───── Records shown

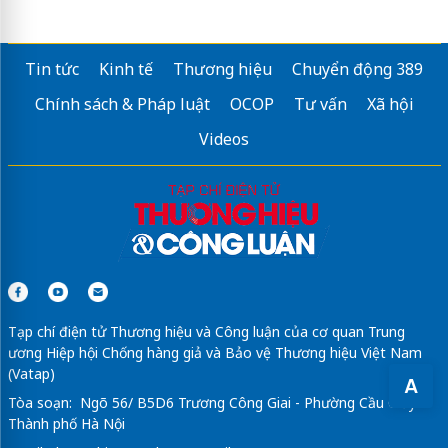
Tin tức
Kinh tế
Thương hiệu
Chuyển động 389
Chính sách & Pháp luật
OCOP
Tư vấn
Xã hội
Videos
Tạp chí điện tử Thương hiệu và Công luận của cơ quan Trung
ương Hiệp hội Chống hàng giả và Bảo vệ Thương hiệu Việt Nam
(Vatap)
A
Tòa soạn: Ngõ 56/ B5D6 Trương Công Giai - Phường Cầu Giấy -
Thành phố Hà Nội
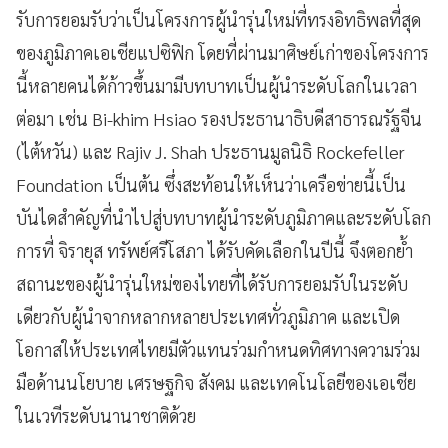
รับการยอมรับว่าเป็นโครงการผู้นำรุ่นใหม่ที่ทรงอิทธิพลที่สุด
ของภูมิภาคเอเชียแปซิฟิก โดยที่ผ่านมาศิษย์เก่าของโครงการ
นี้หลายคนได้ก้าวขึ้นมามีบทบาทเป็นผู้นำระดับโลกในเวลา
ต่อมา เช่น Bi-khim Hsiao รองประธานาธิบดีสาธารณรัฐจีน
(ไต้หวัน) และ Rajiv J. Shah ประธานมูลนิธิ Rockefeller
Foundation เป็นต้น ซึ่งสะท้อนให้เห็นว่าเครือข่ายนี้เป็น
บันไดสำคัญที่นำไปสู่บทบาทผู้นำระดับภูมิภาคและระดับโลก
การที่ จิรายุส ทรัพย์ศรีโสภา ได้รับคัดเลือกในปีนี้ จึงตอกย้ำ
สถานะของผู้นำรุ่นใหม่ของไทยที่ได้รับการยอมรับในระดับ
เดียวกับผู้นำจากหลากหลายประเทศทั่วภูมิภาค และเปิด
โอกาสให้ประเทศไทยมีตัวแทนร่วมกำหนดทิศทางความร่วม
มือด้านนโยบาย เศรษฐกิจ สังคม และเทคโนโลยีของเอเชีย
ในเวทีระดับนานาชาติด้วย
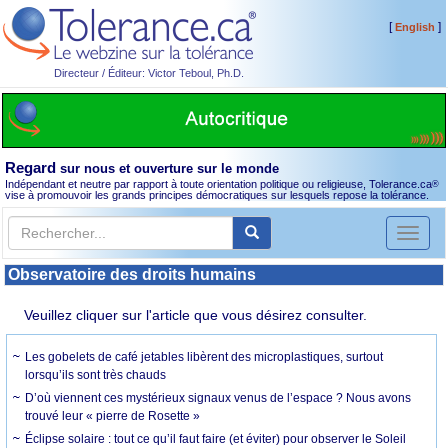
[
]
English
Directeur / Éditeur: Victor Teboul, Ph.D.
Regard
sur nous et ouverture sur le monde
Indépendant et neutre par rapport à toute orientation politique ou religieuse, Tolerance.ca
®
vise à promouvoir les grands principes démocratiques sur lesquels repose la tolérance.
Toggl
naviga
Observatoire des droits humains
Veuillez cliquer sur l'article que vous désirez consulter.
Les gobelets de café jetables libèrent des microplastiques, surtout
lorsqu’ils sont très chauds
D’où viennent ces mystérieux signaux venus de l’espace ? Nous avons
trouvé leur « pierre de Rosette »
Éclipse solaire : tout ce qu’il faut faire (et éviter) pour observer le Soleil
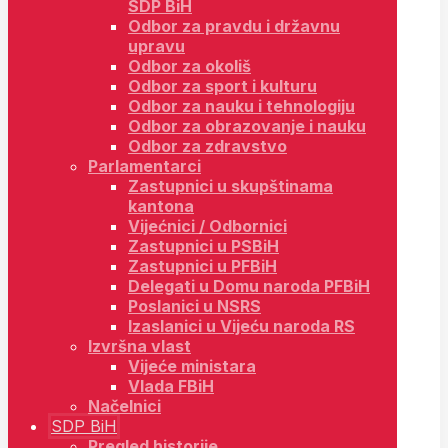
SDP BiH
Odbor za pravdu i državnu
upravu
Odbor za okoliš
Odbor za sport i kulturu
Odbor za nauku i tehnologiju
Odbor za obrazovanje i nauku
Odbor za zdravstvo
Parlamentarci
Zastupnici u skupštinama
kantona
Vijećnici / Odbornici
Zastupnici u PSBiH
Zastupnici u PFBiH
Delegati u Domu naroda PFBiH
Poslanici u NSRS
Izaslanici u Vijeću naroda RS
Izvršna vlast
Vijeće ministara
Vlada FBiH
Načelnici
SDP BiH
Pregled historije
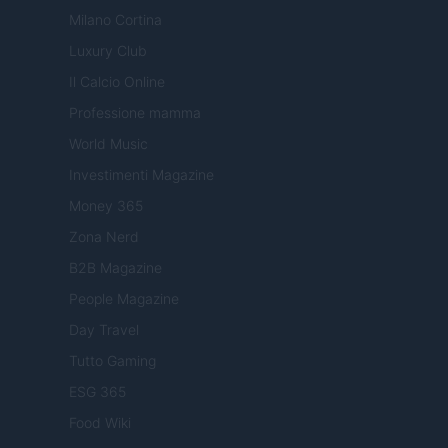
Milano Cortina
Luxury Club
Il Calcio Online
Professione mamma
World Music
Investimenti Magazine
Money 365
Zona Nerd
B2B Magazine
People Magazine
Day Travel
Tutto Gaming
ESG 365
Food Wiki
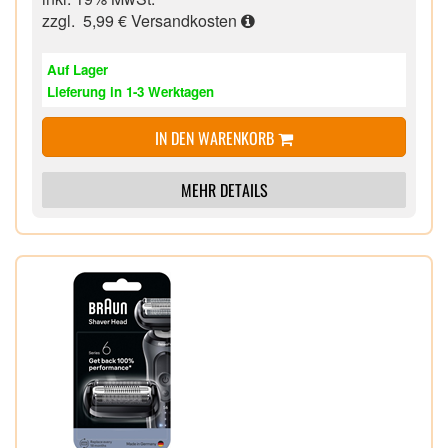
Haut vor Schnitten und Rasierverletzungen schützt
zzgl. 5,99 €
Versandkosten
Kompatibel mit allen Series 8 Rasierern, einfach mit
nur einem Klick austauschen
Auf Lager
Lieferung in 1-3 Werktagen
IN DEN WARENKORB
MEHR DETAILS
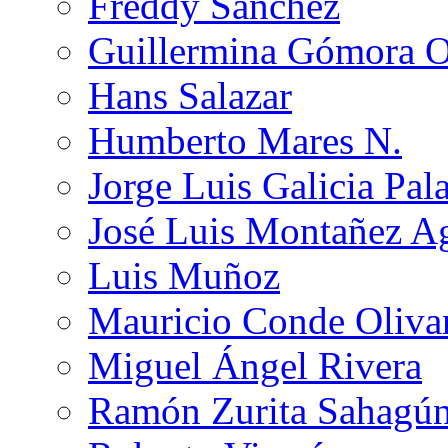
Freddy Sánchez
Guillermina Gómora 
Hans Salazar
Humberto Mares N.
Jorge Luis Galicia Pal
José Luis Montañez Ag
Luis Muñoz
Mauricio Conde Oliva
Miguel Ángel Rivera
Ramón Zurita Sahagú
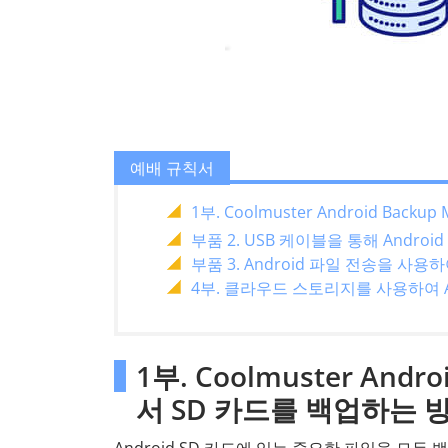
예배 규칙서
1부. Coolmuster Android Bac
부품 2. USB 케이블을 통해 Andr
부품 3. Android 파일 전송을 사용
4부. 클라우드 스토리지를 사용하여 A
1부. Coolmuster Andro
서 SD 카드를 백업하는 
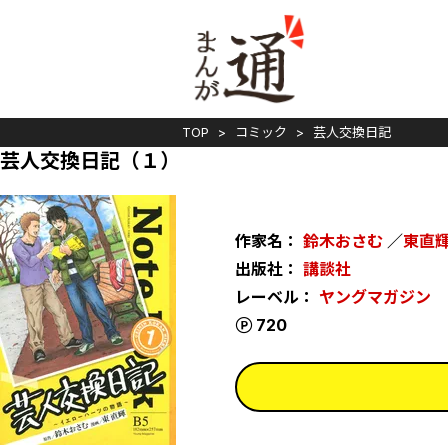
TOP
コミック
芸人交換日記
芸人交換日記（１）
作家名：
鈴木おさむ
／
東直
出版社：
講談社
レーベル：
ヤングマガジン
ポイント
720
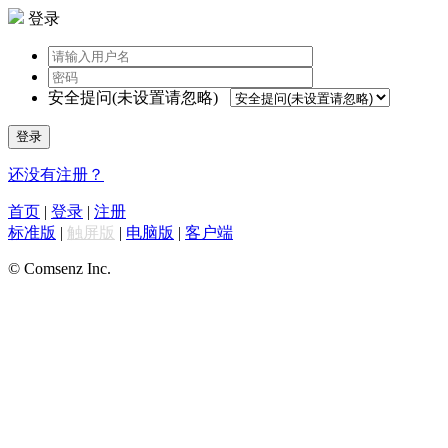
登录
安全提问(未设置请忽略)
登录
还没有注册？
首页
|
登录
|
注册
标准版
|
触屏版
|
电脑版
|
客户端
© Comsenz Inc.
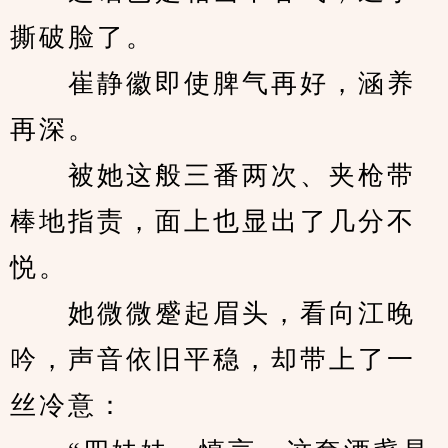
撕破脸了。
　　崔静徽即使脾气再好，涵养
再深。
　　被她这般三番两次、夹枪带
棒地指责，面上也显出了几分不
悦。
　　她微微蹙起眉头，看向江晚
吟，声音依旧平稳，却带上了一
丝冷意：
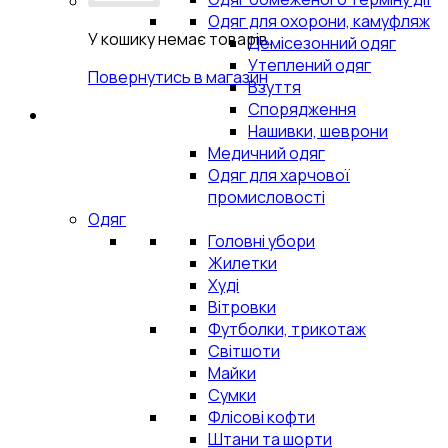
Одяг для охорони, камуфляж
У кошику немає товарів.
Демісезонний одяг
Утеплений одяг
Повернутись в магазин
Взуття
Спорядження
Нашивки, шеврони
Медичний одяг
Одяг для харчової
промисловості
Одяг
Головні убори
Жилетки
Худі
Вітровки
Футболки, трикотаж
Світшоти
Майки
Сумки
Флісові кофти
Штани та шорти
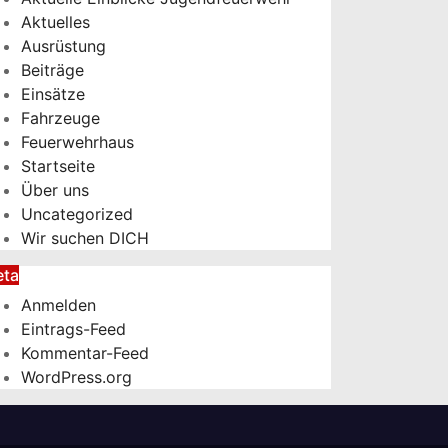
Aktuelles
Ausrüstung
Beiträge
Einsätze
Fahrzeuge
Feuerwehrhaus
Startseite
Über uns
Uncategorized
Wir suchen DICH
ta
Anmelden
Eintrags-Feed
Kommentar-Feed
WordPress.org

──────────

**Exercise instructions**
Return the data exactly as it stands, minus the pictures.

**Answer area**
Tin tức
Kinh tế
Thương hiệu
Chuyển động 389
Chính sách & Pháp luật
OCOP
Tư vấn
Xã hội
Videos
Tạp chí điện tử Thương hiệu và Công luận của cơ quan Trung
ương Hiệp hội Chống hàng giả và Bảo vệ Thương hiệu Việt Nam
(Vatap)
A
Tòa soạn: Ngõ 56/ B5D6 Trương Công Giai - Phường Cầu Giấy -
Thành phố Hà Nội
รับการยอมรับว่าเป็นโครงการผู้นำรุ่นใหม่ที่ทรงอิทธิพลที่สุด
ของภูมิภาคเอเชียแปซิฟิก โดยที่ผ่านมาศิษย์เก่าของโครงการ
นี้หลายคนได้ก้าวขึ้นมามีบทบาทเป็นผู้นำระดับโลกในเวลา
ต่อมา เช่น Bi-khim Hsiao รองประธานาธิบดีสาธารณรัฐจีน
(ไต้หวัน) และ Rajiv J. Shah ประธานมูลนิธิ Rockefeller
Foundation เป็นต้น ซึ่งสะท้อนให้เห็นว่าเครือข่ายนี้เป็น
บันไดสำคัญที่นำไปสู่บทบาทผู้นำระดับภูมิภาคและระดับโลก
การที่ จิรายุส ทรัพย์ศรีโสภา ได้รับคัดเลือกในปีนี้ จึงตอกย้ำ
สถานะของผู้นำรุ่นใหม่ของไทยที่ได้รับการยอมรับในระดับ
เดียวกับผู้นำจากหลากหลายประเทศทั่วภูมิภาค และเปิด
โอกาสให้ประเทศไทยมีตัวแทนร่วมกำหนดทิศทางความร่วม
มือด้านนโยบาย เศรษฐกิจ สังคม และเทคโนโลยีของเอเชีย
ในเวทีระดับนานาชาติด้วย
[
]
English
Directeur / Éditeur: Victor Teboul, Ph.D.
Regard
sur nous et ouverture sur le monde
Indépendant et neutre par rapport à toute orientation politique ou religieuse, Tolerance.ca
®
vise à promouvoir les grands principes démocratiques sur lesquels repose la tolérance.
Toggl
naviga
Observatoire des droits humains
Veuillez cliquer sur l'article que vous désirez consulter.
Les gobelets de café jetables libèrent des microplastiques, surtout
lorsqu’ils sont très chauds
D’où viennent ces mystérieux signaux venus de l’espace ? Nous avons
trouvé leur « pierre de Rosette »
Éclipse solaire : tout ce qu’il faut faire (et éviter) pour observer le Soleil
SDP BiH
Odbor za pravdu i državnu
upravu
Odbor za okoliš
Odbor za sport i kulturu
Odbor za nauku i tehnologiju
Odbor za obrazovanje i nauku
Odbor za zdravstvo
Parlamentarci
Zastupnici u skupštinama
kantona
Vijećnici / Odbornici
Zastupnici u PSBiH
Zastupnici u PFBiH
Delegati u Domu naroda PFBiH
Poslanici u NSRS
Izaslanici u Vijeću naroda RS
Izvršna vlast
Vijeće ministara
Vlada FBiH
Načelnici
SDP BiH
Pregled historije
Milano Cortina
Luxury Club
Il Calcio Online
Professione mamma
World Music
Investimenti Magazine
Money 365
Zona Nerd
B2B Magazine
People Magazine
Day Travel
Tutto Gaming
ESG 365
Food Wiki
Haut vor Schnitten und Rasierverletzungen schützt
zzgl. 5,99 €
Versandkosten
Kompatibel mit allen Series 8 Rasierern, einfach mit
nur einem Klick austauschen
Auf Lager
Lieferung in 1-3 Werktagen
IN DEN WARENKORB
MEHR DETAILS
Freddy Sánchez
Guillermina Gómora 
Hans Salazar
Humberto Mares N.
Jorge Luis Galicia Pal
José Luis Montañez Ag
Luis Muñoz
Mauricio Conde Oliva
Miguel Ángel Rivera
Ramón Zurita Sahagú
예배 규칙서
1부. Coolmuster Android Bac
부품 2. USB 케이블을 통해 Andr
부품 3. Android 파일 전송을 사용
4부. 클라우드 스토리지를 사용하여 A
1부. Coolmuster Andro
서 SD 카드를 백업하는 
TOP
コミック
芸人交換日記
芸人交換日記（１）
作家名：
鈴木おさむ
／
東直
出版社：
講談社
レーベル：
ヤングマガジン
ポイント
720
登录
安全提问(未设置请忽略)
登录
还没有注册？
首页
|
登录
|
注册
标准版
|
触屏版
|
电脑版
|
客户端
© Comsenz Inc.
撕破脸了。
　　崔静徽即使脾气再好，涵养
再深。
　　被她这般三番两次、夹枪带
棒地指责，面上也显出了几分不
悦。
　　她微微蹙起眉头，看向江晚
吟，声音依旧平稳，却带上了一
丝冷意：
Одяг для охорони, камуфляж
У кошику немає товарів.
Демісезонний одяг
Утеплений одяг
Повернутись в магазин
Взуття
Спорядження
Нашивки, шеврони
Медичний одяг
Одяг для харчової
промисловості
Одяг
Головні убори
Жилетки
Худі
Вітровки
Футболки, трикотаж
Світшоти
Майки
Сумки
Флісові кофти
Штани та шорти
Aktuelles
Ausrüstung
Beiträge
Einsätze
Fahrzeuge
Feuerwehrhaus
Startseite
Über uns
Uncategorized
Wir suchen DICH
ta
Anmelden
Eintrags-Feed
Kommentar-Feed
WordPress.org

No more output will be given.